Bulk measurements. (a) comsol simulated resonant spectrum for the experimental setup from Fig. 1, with arrows indicating the topological gaps. The vertical box identifies $\theta =0.25$, used in experiments. (b) Measured local density of states, assembled from microphone readings on 42 bulk resonators. (c) Collapse on the frequency axis of the intensity plot reported in panel (b). Two spectral gaps can be clearly identified and seen to be well aligned with the theoretical predictions.

Figure 3

Weyl singularity and mode steering. (a) comsol simulated spectrum as a function of the phason $\mathit{\varphi }=({\varphi }_1,{\varphi }_2)$, revealing the Weyl singularity. (b) Cross section of the Weyl singularity at 5910 Hz. (c) Acoustic pressure field distribution for the eight phasons marked in panel (b), revealing circular mode steering around the crystal’s boundary.

Figure 4

Dynamically generated patterns. (a) Same as the pattern of resonators in Fig. 1 but with the simplified $F(\mathit{\varphi })=ϵD[\sin (2\pi {\varphi }_1),\sin (2\pi {\varphi }_2)]$. (b) Same as (a) but with the lattice ${\mathcal{L}}^{\prime }$ rotated by ${45}^{\circ }$ relative to $\mathcal{L}$. (c) Same as (a) but with $F$ replaced by $G\circ F$ with $G(x,y)=(x+y,y-x)$. All three patterns are generated with $\theta =1/2\sqrt{2}$.

Figure 5

Spectral butterflies. Panels (a), (b), and (c) correspond to the patterns in Figs. 4–4, respectively.

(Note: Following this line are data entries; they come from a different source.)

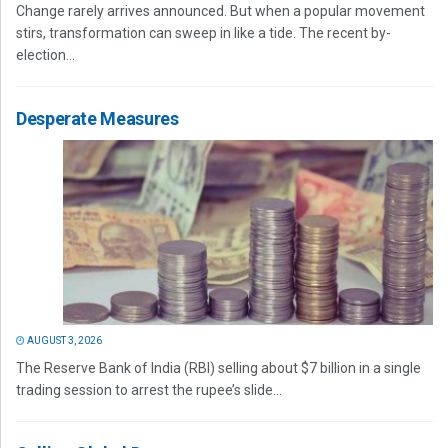
Change rarely arrives announced. But when a popular movement
stirs, transformation can sweep in like a tide. The recent by-
election...
Desperate Measures
AUGUST 3, 2026
The Reserve Bank of India (RBI) selling about $7 billion in a single
trading session to arrest the rupee’s slide...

The spectra are computed with the model dynamical matrix $D_{\mathcal{P}}=\sum _{\mathbf{x},\mathbf{y}\in \mathcal{P}}{e}^{-1.5|\mathbf{x}-\mathbf{y}{|}^2}|\mathit{x}⟩⟨\mathbf{y}|$, with the distance measured in units of $D$. The marked spectral gaps are related to bulk spectral gaps mapped in the experiments.

Figure 6

Stability of the spectral dome. (a) A crystal cut as a square and (b) its resonant energy spectrum. (c) A crystal cut as an octagon and (d) its resonant energy spectrum. In both cases, the spectra have been resolved by ${\varphi }_1$ and ${\varphi }_2$ and a spectral dome can be clearly identified. The spectra are computed with model (a) from Fig. 5.

Figure 7

Visualizing the topological invariants. (a),(b),(c) Integrated density of states (IDS) as computed from the spectra in Figs. 5–5, respectively. The IDS values inside the spectral gaps can be identified by the abrupt changes in color. (d),(e),(f) Fittings of the IDS values inside the spectral gaps, seen in panels (a), (b), and (c), with Eq. (18). Each curve is determined by the six topological invariants associated with each spectral gap. The marked curves correspond to the marked gaps in Fig. 5 and they can be fitted with $1-{\theta }^2$, indicating $n_{\{1,2,3,4\}}=-1$; hence, a second Chern number $-1$.